Apesar da evolução, a receita operacional (sem vendas de jogadores) dos três grandes portugueses ainda está aquém da dos principais clubes europeus. O Benfica (€224M de receita em 2023-2024) está no Top 30 mas o Sporting (€100M) e FC Porto (€90M) estão muito atrás. O Real Madrid já superou os mil milhões e o Top 20 é encerrado pelo Olympique Lyonnais, que gerou €264M de receita.

Para além do lastro da dívida – no final da época de 2024, FC Porto (€250M), Benfica (€210M) e Sporting (€150M) acumulam valores muito consideráveis, sobretudo se comparados com os volumes de negócio e resultados operacionais (dados públicos dos R&Cs das SADs e do Anuário da LPFP preparado pela EY) –, a dimensão e poder de compra do mercado nacional colocam sérios obstáculos ao crescimento dos clubes portugueses. Como aumentar as receitas? Como alavancar esse crescimento sem depender de a bola entrar na baliza?

Os dados públicos reforçam a dependência das receitas geradas com a venda de jogadores, mas também evidenciam a necessidade de repensar a gestão comercial, operacional e financeira dos clubes. Recorrendo à categorização de receitas operacionais proposta pela Deloitte, o enfoque deve ser – e já está a ser – triplo:

Broadcast (direitos de transmissão televisiva e multimédia): Foi já apresentada a proposta de modelo de centralização destes direitos em Portugal, por exigência legal. Um possível modelo seria aquele que, para além de assegurar a venda centralizada destes direitos através de um veículo, permitiria a abertura do capital deste veículo a investidores, como sucedeu em Espanha. Este modelo permitiria antecipar receita futura para os clubes e ajudá-los-ia, em coordenação com a LPFP, a potenciar o valor dos direitos.

À luz da experiência recente (v. fracasso da venda à DAZN em França, e a dificuldade em vender os direitos do Mundial de Clubes da FIFA), não devemos esperar que os três grandes tenham maior retorno que o dos contratos atuais. Ainda assim, a redistribuição poderá promover maior competitividade doméstica e, portanto, um melhor espetáculo, incrementando outras receitas.

Commercial (receitas comerciais): Aumento de receitas com patrocínios, merchandising e exploração de infraestruturas.
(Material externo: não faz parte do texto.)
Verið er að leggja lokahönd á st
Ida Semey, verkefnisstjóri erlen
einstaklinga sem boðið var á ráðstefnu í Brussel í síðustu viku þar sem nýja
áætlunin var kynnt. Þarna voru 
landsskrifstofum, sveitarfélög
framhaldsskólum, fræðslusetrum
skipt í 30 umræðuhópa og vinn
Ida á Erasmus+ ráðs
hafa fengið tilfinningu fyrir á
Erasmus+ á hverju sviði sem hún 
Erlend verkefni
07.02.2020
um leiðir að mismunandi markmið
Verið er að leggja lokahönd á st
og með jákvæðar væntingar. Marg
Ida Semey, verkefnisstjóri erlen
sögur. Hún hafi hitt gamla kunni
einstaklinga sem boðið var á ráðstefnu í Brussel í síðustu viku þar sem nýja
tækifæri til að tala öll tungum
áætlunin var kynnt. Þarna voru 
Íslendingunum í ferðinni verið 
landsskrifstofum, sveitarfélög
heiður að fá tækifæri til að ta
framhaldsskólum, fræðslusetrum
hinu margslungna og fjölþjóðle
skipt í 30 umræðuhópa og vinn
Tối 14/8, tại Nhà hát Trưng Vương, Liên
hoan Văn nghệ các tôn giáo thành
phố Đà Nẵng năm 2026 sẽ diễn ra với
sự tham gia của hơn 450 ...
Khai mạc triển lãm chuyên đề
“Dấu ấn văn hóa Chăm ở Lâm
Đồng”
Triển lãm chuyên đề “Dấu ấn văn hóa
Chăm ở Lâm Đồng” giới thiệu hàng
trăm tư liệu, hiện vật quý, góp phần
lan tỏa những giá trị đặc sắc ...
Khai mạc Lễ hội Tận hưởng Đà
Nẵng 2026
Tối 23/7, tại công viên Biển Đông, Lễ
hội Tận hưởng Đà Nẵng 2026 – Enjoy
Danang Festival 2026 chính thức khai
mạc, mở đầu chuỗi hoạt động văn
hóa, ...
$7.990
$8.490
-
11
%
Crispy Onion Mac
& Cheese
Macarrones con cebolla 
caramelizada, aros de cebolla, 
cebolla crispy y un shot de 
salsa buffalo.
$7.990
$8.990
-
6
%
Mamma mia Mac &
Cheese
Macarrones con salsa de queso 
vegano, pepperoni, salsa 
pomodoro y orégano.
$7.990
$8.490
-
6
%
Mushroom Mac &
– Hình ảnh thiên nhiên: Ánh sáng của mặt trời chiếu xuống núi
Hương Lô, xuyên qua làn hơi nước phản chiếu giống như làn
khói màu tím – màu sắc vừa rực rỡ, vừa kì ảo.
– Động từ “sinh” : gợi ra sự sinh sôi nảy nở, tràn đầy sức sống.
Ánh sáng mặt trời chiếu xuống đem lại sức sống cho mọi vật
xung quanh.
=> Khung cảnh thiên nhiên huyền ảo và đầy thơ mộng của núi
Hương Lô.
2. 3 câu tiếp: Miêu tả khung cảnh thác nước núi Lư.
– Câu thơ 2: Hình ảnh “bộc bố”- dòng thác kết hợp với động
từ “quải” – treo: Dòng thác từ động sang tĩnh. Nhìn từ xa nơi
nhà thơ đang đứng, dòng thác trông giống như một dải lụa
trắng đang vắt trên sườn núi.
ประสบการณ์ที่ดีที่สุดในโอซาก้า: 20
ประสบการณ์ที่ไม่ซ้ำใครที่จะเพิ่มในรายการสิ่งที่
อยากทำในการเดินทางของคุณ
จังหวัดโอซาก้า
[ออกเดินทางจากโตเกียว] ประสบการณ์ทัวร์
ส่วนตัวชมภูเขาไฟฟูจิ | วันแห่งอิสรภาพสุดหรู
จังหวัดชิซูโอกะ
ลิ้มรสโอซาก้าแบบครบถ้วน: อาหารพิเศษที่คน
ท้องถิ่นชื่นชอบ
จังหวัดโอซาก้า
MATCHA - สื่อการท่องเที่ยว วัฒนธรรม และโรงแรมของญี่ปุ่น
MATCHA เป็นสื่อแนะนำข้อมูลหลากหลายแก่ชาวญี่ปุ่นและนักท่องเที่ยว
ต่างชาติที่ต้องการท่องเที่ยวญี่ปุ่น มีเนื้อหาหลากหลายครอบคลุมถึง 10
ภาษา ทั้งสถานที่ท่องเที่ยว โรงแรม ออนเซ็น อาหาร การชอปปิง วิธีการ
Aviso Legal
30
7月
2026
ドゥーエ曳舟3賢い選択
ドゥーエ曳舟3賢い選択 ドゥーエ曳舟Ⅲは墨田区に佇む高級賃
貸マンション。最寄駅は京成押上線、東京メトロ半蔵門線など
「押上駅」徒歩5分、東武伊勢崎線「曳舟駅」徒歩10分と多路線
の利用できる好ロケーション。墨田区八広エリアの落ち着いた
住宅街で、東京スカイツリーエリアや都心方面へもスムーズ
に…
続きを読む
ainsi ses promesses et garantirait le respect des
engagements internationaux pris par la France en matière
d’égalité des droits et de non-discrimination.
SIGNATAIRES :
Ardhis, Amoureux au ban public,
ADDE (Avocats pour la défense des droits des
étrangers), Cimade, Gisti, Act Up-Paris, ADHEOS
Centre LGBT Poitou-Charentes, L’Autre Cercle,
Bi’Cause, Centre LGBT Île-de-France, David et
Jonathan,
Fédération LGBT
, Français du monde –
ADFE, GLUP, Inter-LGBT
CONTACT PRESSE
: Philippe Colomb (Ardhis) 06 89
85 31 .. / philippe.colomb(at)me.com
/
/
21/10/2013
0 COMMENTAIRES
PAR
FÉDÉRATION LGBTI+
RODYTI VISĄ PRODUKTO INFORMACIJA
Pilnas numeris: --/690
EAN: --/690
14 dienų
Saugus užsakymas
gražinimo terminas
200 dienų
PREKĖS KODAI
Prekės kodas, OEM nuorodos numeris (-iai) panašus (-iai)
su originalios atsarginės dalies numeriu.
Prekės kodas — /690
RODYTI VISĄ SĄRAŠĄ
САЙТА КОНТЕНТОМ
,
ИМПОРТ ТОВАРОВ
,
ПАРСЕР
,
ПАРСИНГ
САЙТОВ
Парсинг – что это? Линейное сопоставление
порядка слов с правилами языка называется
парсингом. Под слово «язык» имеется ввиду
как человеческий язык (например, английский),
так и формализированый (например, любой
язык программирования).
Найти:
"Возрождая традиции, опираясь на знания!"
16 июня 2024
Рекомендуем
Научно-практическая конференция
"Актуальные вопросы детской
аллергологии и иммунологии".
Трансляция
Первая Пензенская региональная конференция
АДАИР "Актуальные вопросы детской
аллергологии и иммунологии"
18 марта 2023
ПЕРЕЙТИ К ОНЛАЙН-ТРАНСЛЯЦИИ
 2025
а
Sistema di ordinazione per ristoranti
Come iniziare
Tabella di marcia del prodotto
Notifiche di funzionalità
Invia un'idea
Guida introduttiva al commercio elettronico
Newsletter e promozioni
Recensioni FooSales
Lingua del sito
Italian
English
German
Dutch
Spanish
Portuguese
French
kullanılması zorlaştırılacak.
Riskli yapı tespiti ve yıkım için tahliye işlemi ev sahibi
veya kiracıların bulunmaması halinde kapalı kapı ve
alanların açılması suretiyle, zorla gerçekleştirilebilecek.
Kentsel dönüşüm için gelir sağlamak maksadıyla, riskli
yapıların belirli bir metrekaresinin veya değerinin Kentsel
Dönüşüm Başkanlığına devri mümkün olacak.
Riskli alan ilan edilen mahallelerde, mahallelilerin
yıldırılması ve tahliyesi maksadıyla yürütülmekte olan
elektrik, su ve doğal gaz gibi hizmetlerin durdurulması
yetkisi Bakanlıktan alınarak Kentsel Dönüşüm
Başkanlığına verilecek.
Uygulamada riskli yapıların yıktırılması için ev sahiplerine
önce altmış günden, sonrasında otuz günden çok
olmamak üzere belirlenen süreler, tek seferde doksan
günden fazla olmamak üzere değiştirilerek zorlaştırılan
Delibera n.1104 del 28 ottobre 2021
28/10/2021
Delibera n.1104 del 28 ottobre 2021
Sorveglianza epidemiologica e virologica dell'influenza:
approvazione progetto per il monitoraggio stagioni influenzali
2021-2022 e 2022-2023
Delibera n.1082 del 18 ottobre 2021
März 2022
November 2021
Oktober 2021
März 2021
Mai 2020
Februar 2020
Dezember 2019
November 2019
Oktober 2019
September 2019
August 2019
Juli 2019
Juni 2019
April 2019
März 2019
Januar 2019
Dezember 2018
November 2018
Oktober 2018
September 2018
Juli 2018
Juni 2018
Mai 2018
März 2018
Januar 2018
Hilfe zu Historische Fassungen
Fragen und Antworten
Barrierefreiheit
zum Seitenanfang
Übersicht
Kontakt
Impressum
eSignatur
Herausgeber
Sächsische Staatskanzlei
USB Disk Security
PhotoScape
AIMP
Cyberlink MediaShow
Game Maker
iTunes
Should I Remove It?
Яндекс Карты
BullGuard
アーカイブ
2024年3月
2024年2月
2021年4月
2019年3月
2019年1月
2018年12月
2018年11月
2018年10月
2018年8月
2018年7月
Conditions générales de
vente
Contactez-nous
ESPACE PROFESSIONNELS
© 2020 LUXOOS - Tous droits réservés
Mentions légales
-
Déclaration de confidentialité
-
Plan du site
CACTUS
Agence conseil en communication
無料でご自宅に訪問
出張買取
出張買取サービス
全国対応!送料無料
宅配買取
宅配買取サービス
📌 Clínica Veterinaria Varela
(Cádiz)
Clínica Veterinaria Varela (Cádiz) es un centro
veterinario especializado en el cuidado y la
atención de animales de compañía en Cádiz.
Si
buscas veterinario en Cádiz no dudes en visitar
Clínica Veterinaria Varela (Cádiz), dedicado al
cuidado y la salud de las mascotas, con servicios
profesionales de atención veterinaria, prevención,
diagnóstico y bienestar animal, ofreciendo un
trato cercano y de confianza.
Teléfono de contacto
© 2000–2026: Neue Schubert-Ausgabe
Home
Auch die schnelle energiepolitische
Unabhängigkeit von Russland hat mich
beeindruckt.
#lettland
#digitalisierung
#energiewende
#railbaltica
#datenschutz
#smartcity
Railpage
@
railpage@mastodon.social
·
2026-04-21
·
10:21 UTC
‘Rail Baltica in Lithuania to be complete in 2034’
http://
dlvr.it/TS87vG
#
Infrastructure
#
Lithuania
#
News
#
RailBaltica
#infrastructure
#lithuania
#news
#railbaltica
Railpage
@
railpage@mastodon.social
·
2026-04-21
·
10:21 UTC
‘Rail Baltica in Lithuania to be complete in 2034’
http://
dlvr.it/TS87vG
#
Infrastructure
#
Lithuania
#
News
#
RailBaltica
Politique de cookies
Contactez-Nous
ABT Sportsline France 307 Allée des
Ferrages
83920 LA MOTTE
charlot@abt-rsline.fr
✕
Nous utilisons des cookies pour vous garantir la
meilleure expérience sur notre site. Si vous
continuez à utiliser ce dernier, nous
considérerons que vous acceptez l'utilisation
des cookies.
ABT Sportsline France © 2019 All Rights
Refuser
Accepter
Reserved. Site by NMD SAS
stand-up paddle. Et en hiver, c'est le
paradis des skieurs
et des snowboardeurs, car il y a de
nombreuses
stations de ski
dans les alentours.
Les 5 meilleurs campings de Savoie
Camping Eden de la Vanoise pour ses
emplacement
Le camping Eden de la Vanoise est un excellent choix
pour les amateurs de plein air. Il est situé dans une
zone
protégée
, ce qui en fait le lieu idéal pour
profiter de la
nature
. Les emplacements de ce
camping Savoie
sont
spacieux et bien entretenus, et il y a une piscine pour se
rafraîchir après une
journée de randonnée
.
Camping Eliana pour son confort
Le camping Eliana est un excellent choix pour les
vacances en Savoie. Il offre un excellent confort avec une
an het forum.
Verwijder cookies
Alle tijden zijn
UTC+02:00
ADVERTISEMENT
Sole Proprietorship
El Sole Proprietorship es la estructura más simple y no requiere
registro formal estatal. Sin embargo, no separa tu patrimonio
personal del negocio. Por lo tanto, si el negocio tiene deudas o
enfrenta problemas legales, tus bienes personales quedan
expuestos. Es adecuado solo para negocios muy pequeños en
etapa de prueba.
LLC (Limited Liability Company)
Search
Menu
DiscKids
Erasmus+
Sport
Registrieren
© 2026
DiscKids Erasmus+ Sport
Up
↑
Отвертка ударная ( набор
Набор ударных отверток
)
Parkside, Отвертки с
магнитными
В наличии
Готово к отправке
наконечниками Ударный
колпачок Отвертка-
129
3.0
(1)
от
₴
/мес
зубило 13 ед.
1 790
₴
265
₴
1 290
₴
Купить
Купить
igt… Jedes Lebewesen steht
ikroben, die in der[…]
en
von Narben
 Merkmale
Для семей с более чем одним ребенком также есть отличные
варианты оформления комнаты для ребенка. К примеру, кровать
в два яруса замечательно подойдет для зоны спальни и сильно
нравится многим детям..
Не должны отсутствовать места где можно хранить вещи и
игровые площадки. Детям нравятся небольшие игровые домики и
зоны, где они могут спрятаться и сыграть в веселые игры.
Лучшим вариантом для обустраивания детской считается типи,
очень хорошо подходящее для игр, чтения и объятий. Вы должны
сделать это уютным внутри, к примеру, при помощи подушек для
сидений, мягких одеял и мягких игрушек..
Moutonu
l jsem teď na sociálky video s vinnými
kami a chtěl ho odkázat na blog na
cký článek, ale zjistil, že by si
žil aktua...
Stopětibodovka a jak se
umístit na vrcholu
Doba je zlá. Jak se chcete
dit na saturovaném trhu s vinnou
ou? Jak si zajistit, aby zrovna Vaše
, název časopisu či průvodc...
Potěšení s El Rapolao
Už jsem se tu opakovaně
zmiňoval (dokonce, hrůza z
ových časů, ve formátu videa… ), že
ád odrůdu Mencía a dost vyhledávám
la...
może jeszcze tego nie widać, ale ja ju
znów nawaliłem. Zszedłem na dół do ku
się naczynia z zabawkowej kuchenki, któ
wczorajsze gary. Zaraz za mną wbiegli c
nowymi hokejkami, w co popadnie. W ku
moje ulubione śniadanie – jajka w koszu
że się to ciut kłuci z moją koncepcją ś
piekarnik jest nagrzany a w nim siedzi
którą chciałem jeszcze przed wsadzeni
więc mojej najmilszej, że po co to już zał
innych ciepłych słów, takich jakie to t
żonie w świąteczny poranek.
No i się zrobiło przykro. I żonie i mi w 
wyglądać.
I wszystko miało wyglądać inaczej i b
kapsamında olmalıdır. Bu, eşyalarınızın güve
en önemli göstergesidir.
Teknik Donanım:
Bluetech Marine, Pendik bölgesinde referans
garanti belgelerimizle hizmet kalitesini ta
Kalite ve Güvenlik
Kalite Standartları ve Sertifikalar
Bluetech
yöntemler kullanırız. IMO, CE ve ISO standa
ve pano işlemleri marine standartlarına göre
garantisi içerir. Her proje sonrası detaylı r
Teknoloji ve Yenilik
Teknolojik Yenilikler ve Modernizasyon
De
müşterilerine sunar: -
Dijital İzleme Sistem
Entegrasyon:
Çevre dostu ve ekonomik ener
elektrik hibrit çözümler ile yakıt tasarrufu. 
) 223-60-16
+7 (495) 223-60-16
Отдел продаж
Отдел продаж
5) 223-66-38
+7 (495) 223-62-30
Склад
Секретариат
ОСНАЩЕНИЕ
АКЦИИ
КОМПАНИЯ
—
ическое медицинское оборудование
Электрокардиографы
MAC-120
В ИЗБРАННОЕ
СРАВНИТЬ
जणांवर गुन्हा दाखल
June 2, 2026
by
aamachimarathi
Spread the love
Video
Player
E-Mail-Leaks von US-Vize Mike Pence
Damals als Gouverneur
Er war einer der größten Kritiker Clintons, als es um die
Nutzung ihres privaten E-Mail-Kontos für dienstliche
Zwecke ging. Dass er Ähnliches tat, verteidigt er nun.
Aqui está o maior potencial de crescimento, que já começou a ser explorado. Vejam-se os acordos firmados pelo Real Madrid para explorar o renovado Estádio Santiago Bernabéu e pelo Barcelona para financiar a renovação do Camp Nou e a construção do Espai Barça.

O FC Porto seguiu o exemplo do Real Madrid e celebrou com a Ithaka um acordo de exploração do Estádio do Dragão por 25 anos, avaliado em €200M, que permitiu ao FC Porto receber €65M.

O Sporting parece seguir o modelo do Barcelona. Acordou a reaquisição do Centro Comercial Alvaláxia, integrado no Estádio José Alvalade, e prepara o spin-off do negócio de exploração do Estádio. A nova entidade financiará a sua atividade através de um financiamento de €100M.

Sobra o Benfica. O propalado “Benfica District” parece existir ainda apenas no papel, mas o objetivo é claro e a implementação poderá adotar diferentes modelos.

Matchday (eventos): Por fim, o incremento das receitas geradas com espetáculos (desportivos e não só), incluindo bilheteira, receitas de concessão, entre outros. O Sporting CP e o SL Benfica estão neste momento a ampliar a capacidade dos respetivos estádios, aproveitando para requalificar a oferta de lugares e promover outras medidas de atração comercial. O crescimento destas receitas alavancará também as receitas comerciais.

O acesso a capital privado poderá ajudar clubes grandes e pequenos a diversificar fontes de receita e potenciar o seu crescimento, muito para além do modelo de abertura de capital, que tantos problemas tem gerado e tantas dúvidas levanta.

Na essência deste desafio financeiro continuará a estar o objetivo de promover um bom espetáculo desportivo, que atraia e envolva os adeptos. Como nos disse (agora sim!) Sir Bobby Charlton, “na amplitude do seu apelo, na sua capacidade de tocar todos os cantos da humanidade, o futebol é o único jogo que precisava de ser inventado”. É este apelo e esta capacidade que fizeram do futebol o desporto-rei, o único desporto verdadeiramente global. Esperamos que os clubes o saibam aproveitar.